Pure science-fiction ? En tout cas, l'Agence mondiale antidopage (AMA) prend ce sujet très au sérieux : en témoigne le lancement de plusieurs programmes de recherche pour dépister cette pratique (annonce faite lors d'un symposium sur le dopage génétique organisé par l'AMA en décembre 2005). Ce procédé, outre sa dangerosité potentielle, pose une question d'éthique fondamentale : peut-on concevoir un homme « modifié » artificiellement pour la performance ?

 

 Le procédé de thérapie génique peut avoir pour objectif d'accroître l'autoproduction d'hormones ou de facteurs de croissance pour augmenter, par exemple, les capacités d'oxygénation de l'athlète et donc sa résistance à l'effort ou bien sa masse musculaire. Le tissu ciblé pour le transfert de gène est le plus souvent le muscle.

Vers des hommes « augmentés » ?

Question d’imagination…

Pour améliorer nos performances, les pilules ne sont pas la seule réponse. Il y a aussi les implants : on peut imaginer qu'un jour, des puces électroniques miniaturisées implantées dans certains endroits du corps permettront d'améliorer notre vision, notre mémoire, notre gestion du stress ou nos capacités sexuelles.

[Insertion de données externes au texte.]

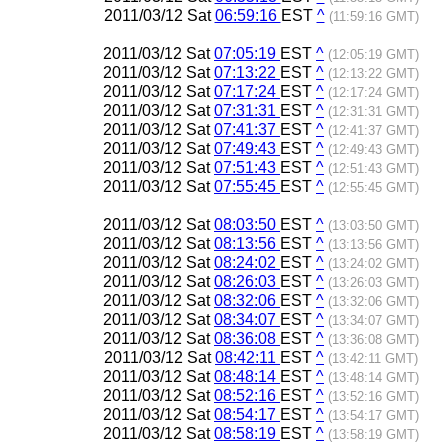
2011/03/12 Sat
06:59:16
EST
^
(11:59:16 GMT)
2011/03/12 Sat
07:05:19
EST
^
(12:05:19 GMT)
2011/03/12 Sat
07:13:22
EST
^
(12:13:22 GMT)
2011/03/12 Sat
07:17:24
EST
^
(12:17:24 GMT)
2011/03/12 Sat
07:31:31
EST
^
(12:31:31 GMT)
2011/03/12 Sat
07:41:37
EST
^
(12:41:37 GMT)
2011/03/12 Sat
07:49:43
EST
^
(12:49:43 GMT)
2011/03/12 Sat
07:51:43
EST
^
(12:51:43 GMT)
2011/03/12 Sat
07:55:45
EST
^
(12:55:45 GMT)
2011/03/12 Sat
08:03:50
EST
^
(13:03:50 GMT)
2011/03/12 Sat
08:13:56
EST
^
(13:13:56 GMT)
2011/03/12 Sat
08:24:02
EST
^
(13:24:02 GMT)
2011/03/12 Sat
08:26:03
EST
^
(13:26:03 GMT)
2011/03/12 Sat
08:32:06
EST
^
(13:32:06 GMT)
2011/03/12 Sat
08:34:07
EST
^
(13:34:07 GMT)
2011/03/12 Sat
08:36:08
EST
^
(13:36:08 GMT)
2011/03/12 Sat
08:42:11
EST
^
(13:42:11 GMT)
2011/03/12 Sat
08:48:14
EST
^
(13:48:14 GMT)
2011/03/12 Sat
08:52:16
EST
^
(13:52:16 GMT)
2011/03/12 Sat
08:54:17
EST
^
(13:54:17 GMT)
2011/03/12 Sat
08:58:19
EST
^
(13:58:19 GMT)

L'implantation de ces puces chez des personnes handicapées a permis de montrer que, dans certains cas, on pouvait retrouver l'usage d'un membre.

Mais détourner cette technologie pour l'appliquer à l'homme bien portant soulève un certain nombre de problèmes, notamment éthiques : jusqu'où peut-on modifier le corps sans pour autant créer un « homme-machine » ? De plus, ces hommes « augmentés », qui auront acquis des fonctions nouvelles, seront privilégiés par rapport à ceux qui ne pourront pas bénéficier de ces implants. Cette technologie est donc porteuse de nouvelles inégalités. Le Meilleur des mondes évoqué par Aldous Huxley n'est pas loin…

Quand l’Amérique s’interroge…

« Je ne prends rien, suis-je normal ? »

Voilà un rapport* discret en forme de bombe à retardement, 300 pages signées du président du Conseil de bioéthique américain et adressées à l'hôte de la Maison Blanche pour le mettre en garde : une société nouvelle se met en place sans que l'Amérique l'ait réellement décidé.

« Avoir des capacités démultipliées au plan physique ou intellectuel, dit en substance le rapport, paraître plus jeune, être plus décontracté, rester éveillé, avoir des enfants plus sages, être plus heureux… », c'est aujourd'hui théoriquement possible en consommant, sans être malade, des médicaments détournés de leurs usages. Un phénomène qui devrait se poursuivre, les progrès de la science risquant de créer de nouvelles tentations.

Pour certains optimistes, le monde de demain fonctionnera mieux car il sera fait de citoyens plus productifs, plus compétents, plus épanouis. Pour d'autres, plus pessimistes, nos sociétés vont être encore plus compétitives et les individus médicalisés deviendront de simples pions au service de la performance. Le diagnostic dressé dans ce rapport semble valoir aussi pour le Vieux Continent.

* Source : Beyond Therapy: Biotechnology and the pursuit of happiness, rapport du President's Council on Bioethics, Washington DC, 2003.